Also note the debating tactics of the Corbett / SA group. First, they deny the most obvious facts, such as populations rise and fall on exponential growth and decline. When your debating partner denies that one plus one equals two, it limits the debate. Second, when one questions their facts and reasoning, they always revert to moral arguments, usually in the form of ad hominen attacks against famous historical figures. They are dependent on this. For example, in this "pissing contest" (as IMN put it), I replied, OK forget Malthus. Agreed, he was rather creepy. We morally upstanding people will produce a set of ideas based on our on research and thoughts. Then he comes back and labels us neo-Malthusians. His ideas cannot stand on their own merit without villainization by association of our moral integrity.
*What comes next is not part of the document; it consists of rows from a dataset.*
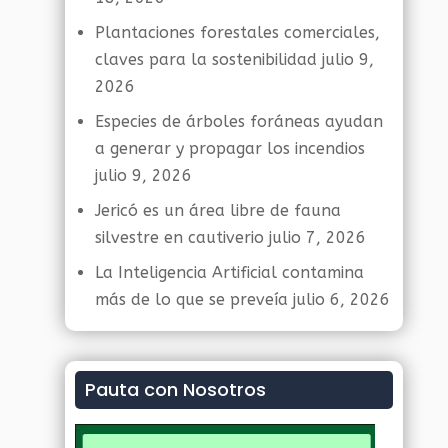
Plantaciones forestales comerciales,
claves para la sostenibilidad
julio 9,
2026
Especies de árboles foráneas ayudan
a generar y propagar los incendios
julio 9, 2026
Jericó es un área libre de fauna
silvestre en cautiverio
julio 7, 2026
La Inteligencia Artificial contamina
más de lo que se preveía
julio 6, 2026
Pauta con Nosotros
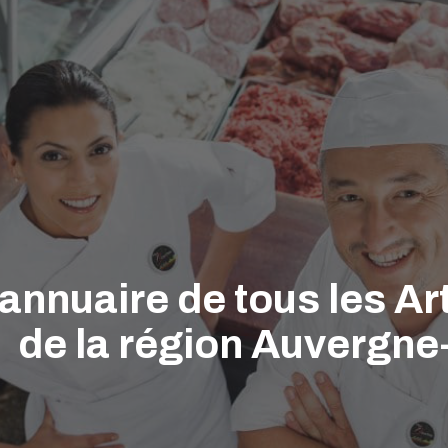
'annuaire de tous les A
de la région Auvergn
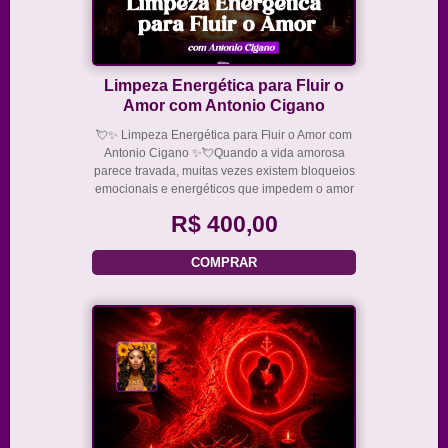
Limpeza Energética para Fluir o
Amor com Antonio Cigano
💘✨ Limpeza Energética para Fluir o Amor com
Antonio Cigano ✨💘Quando a vida amorosa
parece travada, muitas vezes existem bloqueios
emocionais e energéticos que impedem o amor
de fluir naturalmente.A Limpeza Energética para
R$ 400,00
Fluir o Amor é um trabalho espiritual voltado p
COMPRAR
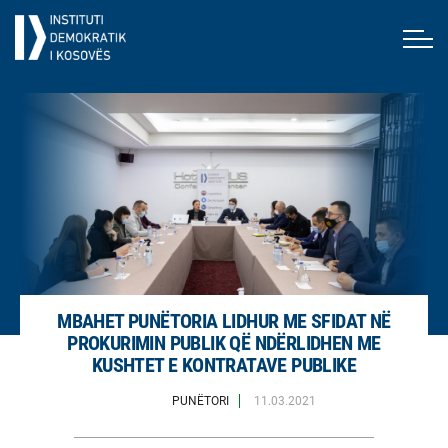
MBAHET PUNËTORIA LIDHUR ME SFIDAT NË
PROKURIMIN PUBLIK QË NDËRLIDHEN ME
KUSHTET E KONTRATAVE PUBLIKE
PUNËTORI
11.03.2021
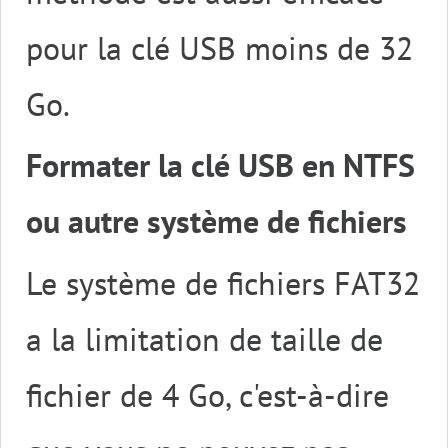
pour la clé USB moins de 32
Go.
Formater la clé USB en NTFS
ou autre système de fichiers
Le système de fichiers FAT32
a la limitation de taille de
fichier de 4 Go, c'est-à-dire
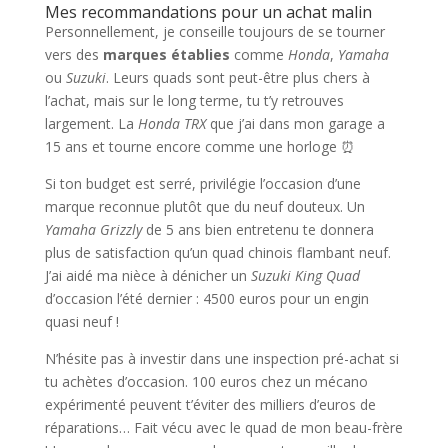
Mes recommandations pour un achat malin
Personnellement, je conseille toujours de se tourner
vers des
marques établies
comme
Honda
,
Yamaha
ou
Suzuki
. Leurs quads sont peut-être plus chers à
l’achat, mais sur le long terme, tu t’y retrouves
largement. La
Honda TRX
que j’ai dans mon garage a
15 ans et tourne encore comme une horloge ⏰
Si ton budget est serré, privilégie l’occasion d’une
marque reconnue plutôt que du neuf douteux. Un
Yamaha Grizzly
de 5 ans bien entretenu te donnera
plus de satisfaction qu’un quad chinois flambant neuf.
J’ai aidé ma nièce à dénicher un
Suzuki King Quad
d’occasion l’été dernier : 4500 euros pour un engin
quasi neuf !
N’hésite pas à investir dans une inspection pré-achat si
tu achètes d’occasion. 100 euros chez un mécano
expérimenté peuvent t’éviter des milliers d’euros de
réparations… Fait vécu avec le quad de mon beau-frère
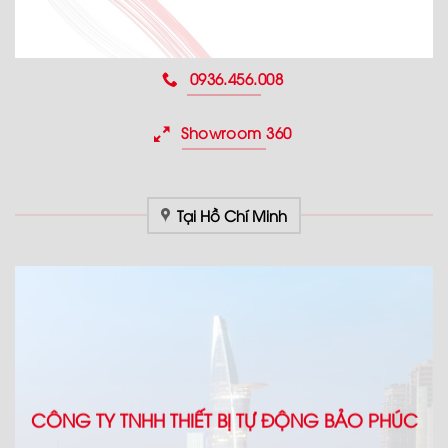
0936.456.008
Showroom 360
Tại Hồ Chí Minh
CÔNG TY TNHH THIẾT BỊ TỰ ĐỘNG BẢO PHÚC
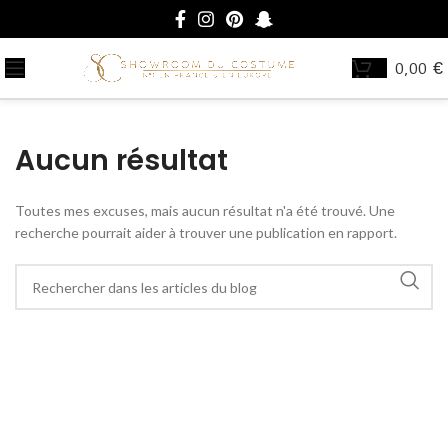
0,00
€
Aucun résultat
Toutes mes excuses, mais aucun résultat n'a été trouvé. Une
recherche pourrait aider à trouver une publication en rapport.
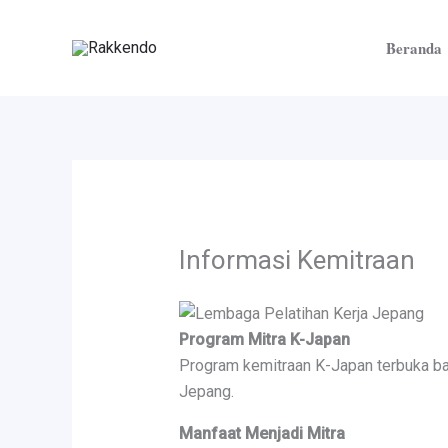
Lewati
ke
Beranda
konten
Informasi Kemitraan
Program Mitra K-Japan
Program kemitraan K-Japan terbuka ba
Jepang.
Manfaat Menjadi Mitra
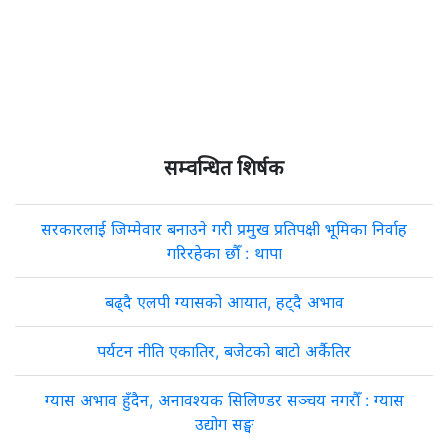
सम्वन्धित शिर्षक
सरकारलाई जिम्मेवार बनाउने गरी प्रमुख प्रतिपक्षी भूमिका निर्वाह
गरिरहेका छौँ : थापा
बढ्दै एलपी ग्यासको आयात, हट्दै अभाव
पर्यटन नीति एकातिर, बजेटको बाटो अर्कैतिर
ग्यास अभाव हुँदैन, अनावश्यक सिलिण्डर सञ्चय नगरौँ : ग्यास
उद्योग सङ्घ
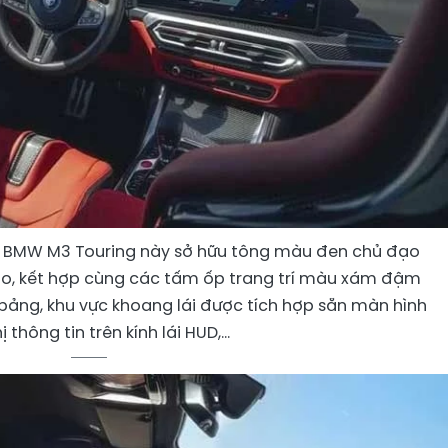
ếc BMW M3 Touring này sở hữu tông màu đen chủ đạo
ino, kết hợp cùng các tấm ốp trang trí màu xám đậm
ảng, khu vực khoang lái được tích hợp sẵn màn hình
ị thông tin trên kính lái HUD,...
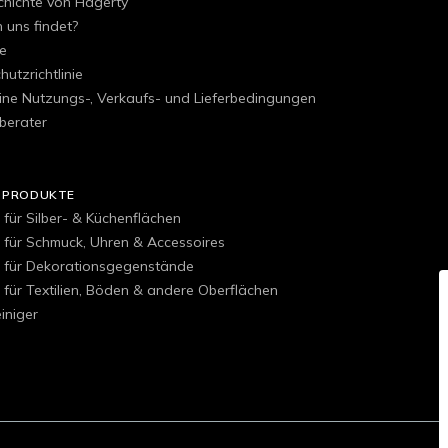
chichte von Hagerty
uns findet?
e
utzrichtlinie
ine Nutzungs-, Verkaufs- und Lieferbedingungen
berater
 PRODUKTE
 für Silber- & Küchenflächen
r für Schmuck, Uhren & Accessoires
r für Dekorationsgegenstände
 für Textilien, Böden & andere Oberflächen
iniger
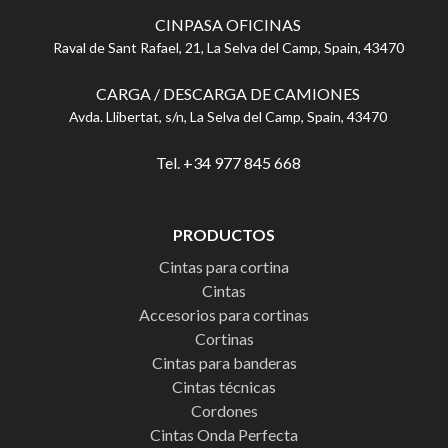
CINPASA OFICINAS
Raval de Sant Rafael, 21, La Selva del Camp, Spain, 43470
CARGA / DESCARGA DE CAMIONES
Avda. Llibertat, s/n, La Selva del Camp, Spain, 43470
Tel. +34 977 845 668
PRODUCTOS
Cintas para cortina
Cintas
Accesorios para cortinas
Cortinas
Cintas para banderas
Cintas técnicas
Cordones
Cintas Onda Perfecta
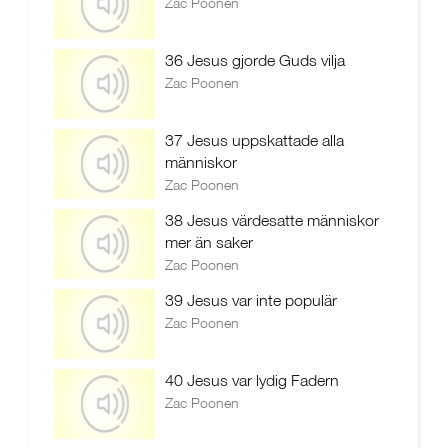
Zac Poonen
36 Jesus gjorde Guds vilja
Zac Poonen
37 Jesus uppskattade alla
människor
Zac Poonen
38 Jesus värdesatte människor
mer än saker
Zac Poonen
39 Jesus var inte populär
Zac Poonen
40 Jesus var lydig Fadern
Zac Poonen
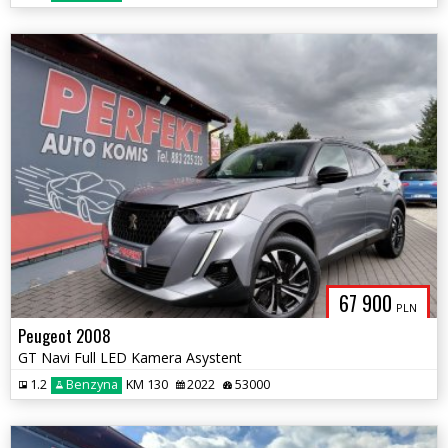
67 900
PLN
Peugeot 2008
GT Navi Full LED Kamera Asystent
1.2
Benzyna
KM 130
2022
53000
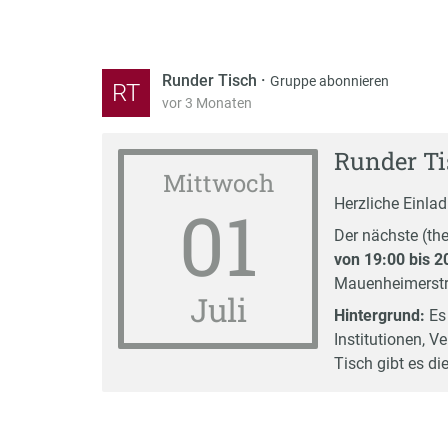
Runder Tisch
·
Gruppe abonnieren
RT
vor 3 Monaten
Runder Ti
Mittwoch
01
Herzliche Einlad
Der nächste (t
von 19:00 bis 2
Mauenheimerstr.
Juli
Hintergrund:
Es 
Institutionen, 
Tisch gibt es di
I will concede to SA, that if an impeccable moral figure such as Jesus were to descend from the sky, with Gort standing at the ready behind his right shoulder, and he addressed the reptiles in their Bilderberg convention and said that thou shalt stop this bullshit or else, and he addressed Joe and Jane Bagadonuts and said thou shalt no longer race 500 cu in Trans Am NASCARs on Sunday or else, then we might be able, over many generations, to get the human population down to a sustainable level with very little misery, and stop the mass extinction of our fellow creatures on the planet. My problem is that I regard the probability of this happening at somewhat less than 50%.

Robert said...

For the gold bugs: http://jessescrossroadscafe.blogspot.com/2011/06/kitco-named-by-revenue-quebec-in.html

-----------------------
Kitco accused of big time tax fraud in Quebec.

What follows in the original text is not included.